I am doing some numerical analysis exercise where I need calculate solution of linear system using a specific algorithm. My answer differs from the answer of the book by some decimal places which I believe is due to rounding errors. Is there a way where I can automatically set arithmetic to round eight decimal places after each arithmetic operation? The following is my python code.
import numpy as np
A1 = [4, -1, 0, 0, -1, 4, -1, 0,\
0, -1, 4, -1, 0, 0, -1, 4]
A1 = np.array(A1).reshape([4,4])
I = -np.identity(4)
O = np.zeros([4,4])
A = np.block([[A1, I, O, O],
[I, A1, I, O],
[O, I, A1, I],
[O, O, I, A1]])
b = np.array([1,2,3,4,5,6,7,8,9,0,1,2,3,4,5,6])
def conj_solve(A, b, pre=False):
n = len(A)
C = np.identity(n)
if pre == True:
for i in range(n):
C[i, i] = np.sqrt(A[i, i])
Ci = np.linalg.inv(C)
Ct = np.transpose(Ci)
x = np.zeros(n)
r = b - np.matmul(A, x)
w = np.matmul(Ci, r)
v = np.matmul(Ct, w)
alpha = np.dot(w, w)
for i in range(MAX_ITER):
if np.linalg.norm(v, np.infty) < TOL:
print(i+1, "steps")
print(x)
print(r)
return
u = np.matmul(A, v)
t = alpha/np.dot(v, u)
x = x + t*v
r = r - t*u
w = np.matmul(Ci, r)
beta = np.dot(w, w)
if np.abs(beta) < TOL:
if np.linalg.norm(r, np.infty) < TOL:
print(i+1, "steps")
print(x)
print(r)
return
s = beta/alpha
v = np.matmul(Ct, w) + s*v
alpha = beta
print("Max iteration exceeded")
return x
MAX_ITER = 1000
TOL = 0.05
sol = conj_solve(A, b, pre=True)
Using this, I get 2.55516527 as first element of array which should be 2.55613420.
OR, is there a language/program where I can specify the precision of arithmetic?
Precision/rounding during the calculation is unlikely to be the issue.
To test this I ran the calculation with precisions that bracket the precision you are aiming for: once with np.float64, and once with np.float32. Here is a table of the printed results, their approximate decimal precision, and the result of the calculation (ie, the first printed array value).
numpy type decimal places result
-------------------------------------------------
np.float64 15 2.55516527
np.float32 6 2.5551653
Given that these are so much in agreement, I doubt an intermediate precision of 8 decimal places is going to give an answer that's not between these two results (ie, 2.55613420 that's off in the 4th digit).
This isn't part isn't part of my answer, but is a comment on using mpmath. The questioner suggested it in the comments, and it was my first thought too, so I ran a quick test to see if it behaved how I expected with low precision calculations. It didn't, so I abandoned it (but I'm not an expert with it).
Here's my test function, basically multiplying 1/N by N and 1/N repeatedly to emphasise the error in 1/N.
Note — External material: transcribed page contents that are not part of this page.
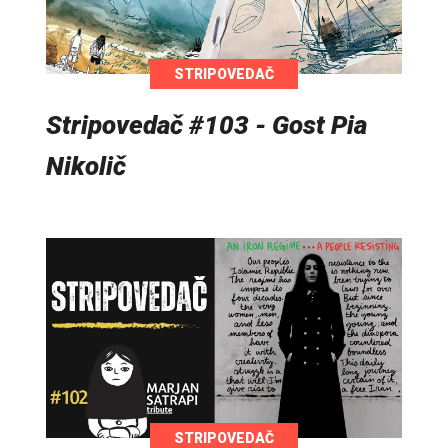
STRIPOVEDAČ
Stripovedač #103 - Gost Pia
Nikolič
STRIPOVEDAČ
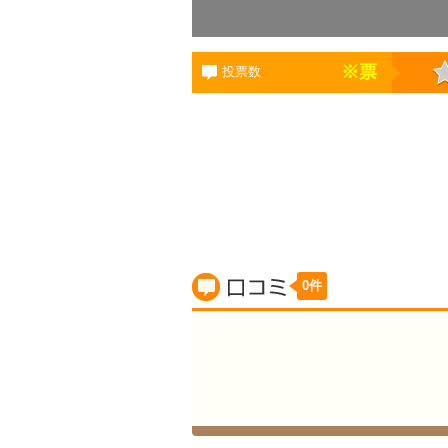
※
票
投票数
0件
口コミ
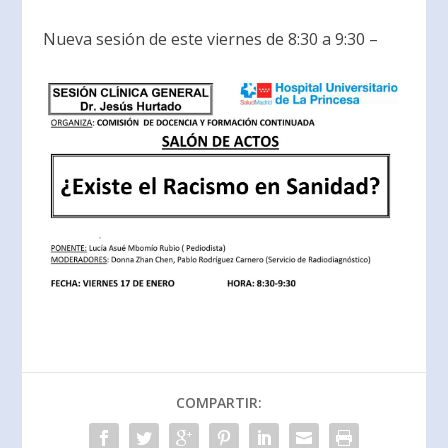
Nueva sesión de este viernes de 8:30 a 9:30 –
COMPARTIR:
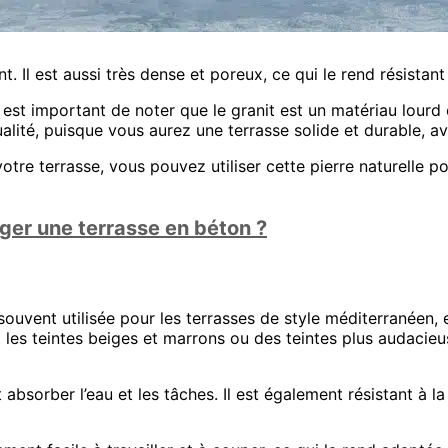
. Il est aussi très dense et poreux, ce qui le rend résistant 
il est important de noter que le granit est un matériau lourd 
lité, puisque vous aurez une terrasse solide et durable, ave
 votre terrasse, vous pouvez utiliser cette pierre naturelle 
r une terrasse en béton ?
 souvent utilisée pour les terrasses de style méditerranéen,
 les teintes beiges et marrons ou des teintes plus audacieu
t absorber l’eau et les tâches. Il est également résistant à la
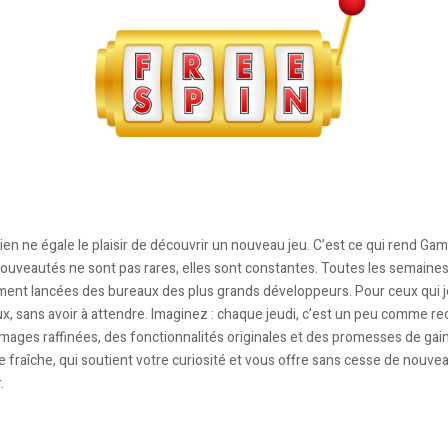
ien ne égale le plaisir de découvrir un nouveau jeu. C’est ce qui rend Gamb
ouveautés ne sont pas rares, elles sont constantes. Toutes les semaines,
ent lancées des bureaux des plus grands développeurs. Pour ceux qui j
ux, sans avoir à attendre. Imaginez : chaque jeudi, c’est un peu comme r
ages raffinées, des fonctionnalités originales et des promesses de gain
 fraîche, qui soutient votre curiosité et vous offre sans cesse de nouve
.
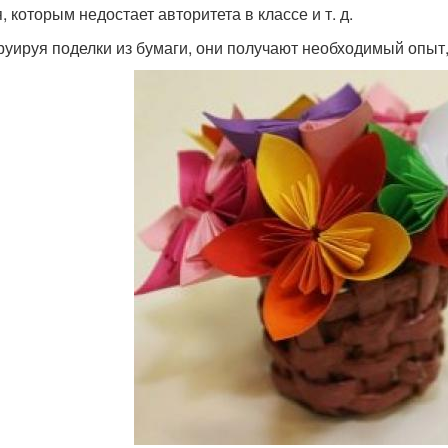
, которым недостает авторитета в классе и т. д.
руируя поделки из бумаги, они получают необходимый опыт,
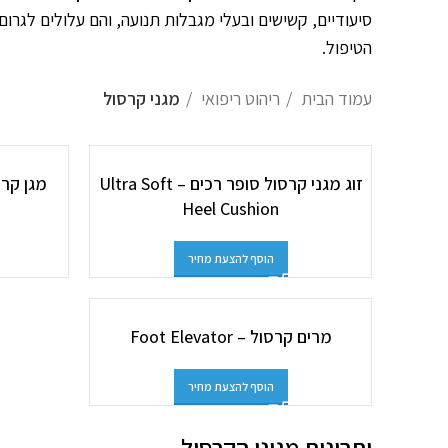
סיעודיים, קשישים ובעלי מגבלות תנועה, והם עלולים לגרום
הטיפול.
עמוד הבית
ריהוט ריפואי
מגני קרסול
זוג מגני קרסול סופר רכים – Ultra Soft
Heel Cushion
הוסף להצעת מחיר
מרים קרסול – Foot Elevator
הוסף להצעת מחיר
יתרונות מגיני הקרסול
def precision_test(dps=100, N=19, t=mpmath.mpf):
with mpmath.workdps(dps):
x = t(1)/t(N)
print(x)
y = x
for i in range(10000):
y *= x
y *= N
print(y)
This works as expected with, eg, np.float32:
precision_test(dps=2, N=3, t=np.float32)
# 0.33333334
# 0.3334327041164994
Note that the error has propagated into more significant digits, as expected.
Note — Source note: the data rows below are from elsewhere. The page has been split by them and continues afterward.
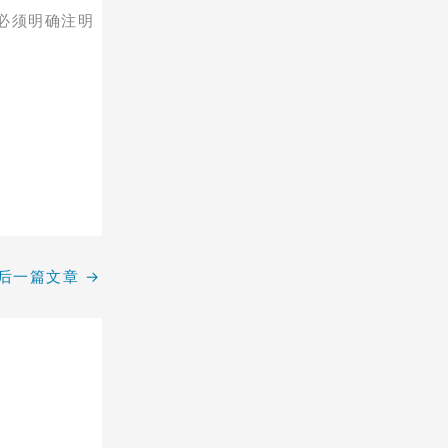
必须明确注明
后一篇文章
→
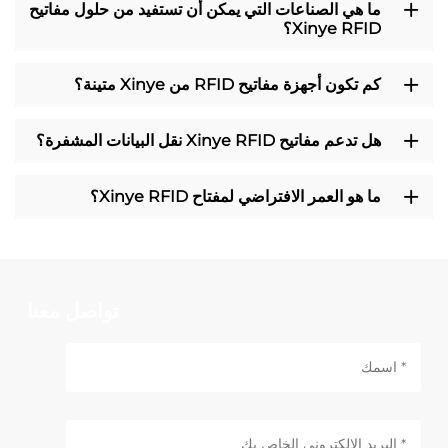
ما هي الصناعات التي يمكن أن تستفيد من حلول مفاتيح
Xinye RFID؟
كم تكون أجهزة مفاتيح RFID من Xinye متينة؟
هل تدعم مفاتيح Xinye RFID نقل البيانات المشفرة؟
ما هو العمر الافتراضي لمفتاح Xinye RFID؟
تواصل معنا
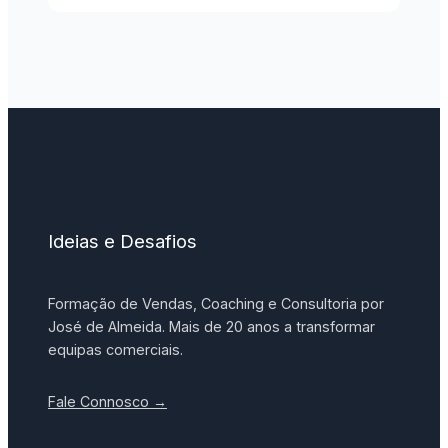
Ideias e Desafios
Formação de Vendas, Coaching e Consultoria por
José de Almeida. Mais de 20 anos a transformar
equipas comerciais.
Fale Connosco →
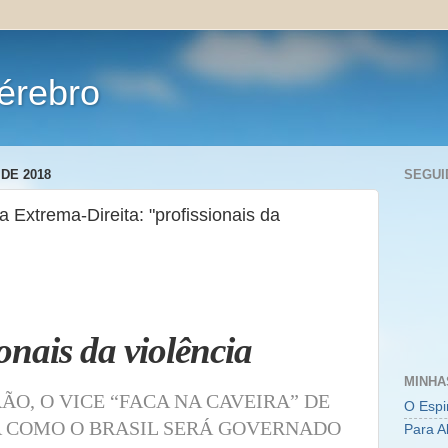
érebro
DE 2018
SEGUI
 Extrema-Direita: "profissionais da
onais da violência
MINHA
O, O VICE “FACA NA CAVEIRA” DE
O Espi
 COMO O BRASIL SERÁ GOVERNADO
Para A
But with mpmath, I could never get that to happen (testing with a range of dps and a various prime N values):
precision_test(dps=2, N=3)
# 0.33
# 0.33
Because of this test, I decided mpmath is not going to give normal results for low precision calculations.
TL;DR:
mpmath didn't behave how I expected at low precision so I abandoned it.